Two spot octopus Octopus bimaculatus

Source: © Visual & Written SL/Alamy Stock Photo

An enzyme found in the temperate octopus (Octopus bimaculatus) differs from that found in antarctic octopuses only by a few amino acids, but the ion pump operates far better in frigid conditions 

A handful of amino acid mutations in an enzyme from an Antarctic octopus equips it with remarkable cold tolerance. The discovery came from comparing enzymes from a cold-water and a temperate-water species. Insight into the cold-adapted enzyme might have relevance for cryogenic preservation or organ transplantation.

Researchers in the US began by investigating the workings of a crucial Na+/K+ ion pump from an octopus that had been collected below the ice in McMurdo Station, Antarctica. This Na+/K+ ion pump, powered by ATP, pushes three sodium ions out for every two potassium ions in, generating the electrochemical gradient that is critical to allow neurons to fire. In neurons, the activity of this protein uses around three-quarters of a cell’s total energy output, notes lIya Levental, a molecular physiologist at the University of Virginia.

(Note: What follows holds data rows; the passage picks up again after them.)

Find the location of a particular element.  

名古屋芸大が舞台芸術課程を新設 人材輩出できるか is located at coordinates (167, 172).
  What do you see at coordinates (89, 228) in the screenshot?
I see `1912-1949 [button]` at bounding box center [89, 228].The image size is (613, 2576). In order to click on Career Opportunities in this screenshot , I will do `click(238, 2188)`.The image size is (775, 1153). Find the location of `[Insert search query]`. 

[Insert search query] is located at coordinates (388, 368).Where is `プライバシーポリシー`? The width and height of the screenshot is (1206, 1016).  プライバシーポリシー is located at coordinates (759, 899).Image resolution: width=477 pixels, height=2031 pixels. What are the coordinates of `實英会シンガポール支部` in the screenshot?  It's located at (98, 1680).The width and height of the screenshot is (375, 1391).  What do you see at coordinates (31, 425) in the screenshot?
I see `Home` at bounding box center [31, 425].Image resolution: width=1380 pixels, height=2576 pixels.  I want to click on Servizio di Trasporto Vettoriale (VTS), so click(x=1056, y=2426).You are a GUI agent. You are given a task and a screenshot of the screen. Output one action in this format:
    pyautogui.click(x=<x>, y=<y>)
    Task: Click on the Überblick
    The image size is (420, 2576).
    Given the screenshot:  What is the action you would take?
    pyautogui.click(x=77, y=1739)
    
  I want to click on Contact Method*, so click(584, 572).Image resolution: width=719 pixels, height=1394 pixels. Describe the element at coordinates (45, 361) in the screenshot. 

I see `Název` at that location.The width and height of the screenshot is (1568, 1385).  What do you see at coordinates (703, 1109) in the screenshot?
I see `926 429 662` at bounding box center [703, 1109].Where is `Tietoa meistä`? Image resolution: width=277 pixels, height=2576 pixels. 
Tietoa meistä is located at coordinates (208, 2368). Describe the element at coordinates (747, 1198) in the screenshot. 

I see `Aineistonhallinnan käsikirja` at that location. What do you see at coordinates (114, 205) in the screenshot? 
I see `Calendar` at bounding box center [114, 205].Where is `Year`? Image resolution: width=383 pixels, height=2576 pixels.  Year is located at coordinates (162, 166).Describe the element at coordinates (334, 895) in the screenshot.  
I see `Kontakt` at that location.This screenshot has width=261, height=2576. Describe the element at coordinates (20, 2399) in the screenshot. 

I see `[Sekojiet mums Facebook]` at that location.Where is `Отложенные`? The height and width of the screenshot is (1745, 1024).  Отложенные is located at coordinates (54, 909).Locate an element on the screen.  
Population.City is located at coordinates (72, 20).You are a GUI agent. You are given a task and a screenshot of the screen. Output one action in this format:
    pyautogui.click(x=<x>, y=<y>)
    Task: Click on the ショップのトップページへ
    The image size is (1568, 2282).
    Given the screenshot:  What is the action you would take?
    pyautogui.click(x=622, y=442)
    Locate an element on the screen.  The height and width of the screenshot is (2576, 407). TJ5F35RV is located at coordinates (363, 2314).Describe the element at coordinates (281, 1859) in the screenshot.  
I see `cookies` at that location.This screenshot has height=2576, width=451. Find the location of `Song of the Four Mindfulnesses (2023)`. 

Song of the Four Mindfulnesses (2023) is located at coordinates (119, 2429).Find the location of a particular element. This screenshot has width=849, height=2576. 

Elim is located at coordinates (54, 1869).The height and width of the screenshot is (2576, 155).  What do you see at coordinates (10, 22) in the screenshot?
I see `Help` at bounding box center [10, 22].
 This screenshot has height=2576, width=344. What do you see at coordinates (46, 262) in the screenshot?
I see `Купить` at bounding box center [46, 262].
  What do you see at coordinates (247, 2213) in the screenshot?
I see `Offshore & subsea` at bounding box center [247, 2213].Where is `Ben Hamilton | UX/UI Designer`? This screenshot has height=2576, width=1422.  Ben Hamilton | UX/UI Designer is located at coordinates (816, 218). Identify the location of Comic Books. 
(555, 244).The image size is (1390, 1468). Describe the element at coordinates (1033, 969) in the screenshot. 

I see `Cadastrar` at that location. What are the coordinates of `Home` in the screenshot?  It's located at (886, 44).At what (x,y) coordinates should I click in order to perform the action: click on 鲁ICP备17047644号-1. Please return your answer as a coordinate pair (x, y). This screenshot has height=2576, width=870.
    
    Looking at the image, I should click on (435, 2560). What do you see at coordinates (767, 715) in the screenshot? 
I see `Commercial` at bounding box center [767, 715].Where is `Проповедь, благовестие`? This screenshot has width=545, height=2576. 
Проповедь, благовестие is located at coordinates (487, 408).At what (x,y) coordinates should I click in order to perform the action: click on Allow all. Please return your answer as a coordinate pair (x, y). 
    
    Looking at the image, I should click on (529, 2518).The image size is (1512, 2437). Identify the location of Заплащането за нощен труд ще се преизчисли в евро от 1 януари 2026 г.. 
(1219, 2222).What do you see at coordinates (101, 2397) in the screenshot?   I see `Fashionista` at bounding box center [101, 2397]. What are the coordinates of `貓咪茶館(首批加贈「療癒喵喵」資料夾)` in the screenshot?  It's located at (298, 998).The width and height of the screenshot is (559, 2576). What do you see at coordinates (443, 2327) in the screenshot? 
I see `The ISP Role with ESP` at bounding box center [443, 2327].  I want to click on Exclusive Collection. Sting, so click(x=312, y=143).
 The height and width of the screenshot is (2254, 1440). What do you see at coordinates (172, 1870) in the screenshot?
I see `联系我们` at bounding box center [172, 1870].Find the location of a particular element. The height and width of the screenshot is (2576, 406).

‘As we lowered the temperature, the ATPase from the Antarctica octopus kept working way faster than the temperate octopus [one], which pretty much stopped once we reached 8°C,’ recalls Miguel Holmgren at the National Institute of Neurological Disorders and Stroke in Bethesda, Maryland. At 10°C, the Antarctic octopus pump is around four times more active than the temperate version, previous experiments have shown.

To reveal why, Holmgren and his colleagues injected the RNA message that codes for the Antarctic and temperate octopus enzymes into the unfertilised eggs of a Xenopus frog. They tweaked the amino acid sequences to make chimeras more or less like the Antarctic enzymes.

The enzyme in the Antarctic cephalopod had previously been found to differ from the warm water one in 35 out of 1028 amino acids. Just 12 mutations allowed the temperate enzyme to replicate the cold tolerance of the Antarctic enzyme. Surprisingly, a single amino acid change allowed substantially higher activity in the face of extreme cold – switching a valine for a leucine at the interface of the protein and the lipid.

This single amino acid switch makes the opening of the ion pump more hydrophobic, so that it slips more easily into the cell’s membrane. ‘The amino acid made the protein greasier,’ says Holmgren. ‘The more greasy, the lower the energy required to move from one conformation to another and the faster the pump.’

Enzymes adapt to the cold by becoming ‘floppier’, so they need less energy to undergo conformational changes, something that is necessary when there is less thermal energy around, says Levental. ‘Membrane proteins have an added challenge of being in a lipid environment that is itself affected by cold,’ he adds.

The results ‘suggest that non-specific, physical interactions between proteins and lipids – rather than protein folding – are very important for cold adaption’, says Levental. ‘This is cool because it shows how important the subtle interactions between transmembrane domains and their solvating lipids can be.’

Enzyme cold adaptation is a much more interesting problem than heat adaptation, says Johan Åqvist, a biochemist at Uppsala University, Sweden and chair of the Nobel committee for chemistry. This latest research is impressive, he adds, and similar to his report on a globular enzyme, which found that the protein surface facing the solvent is mostly responsible for cold adaptation. He also notes that the engineered pump’s activation enthalpy has been reduced, just as in normal cold-adapted enzymes.

Though speculative, cold tolerance in enzymes may one day be important for cryogenic medicine or preservation or for organ transplantation, suggests Levental. ‘It appears to me that maybe the principles for adaptation of membrane-bound enzymes are not very different from regular enzymes.’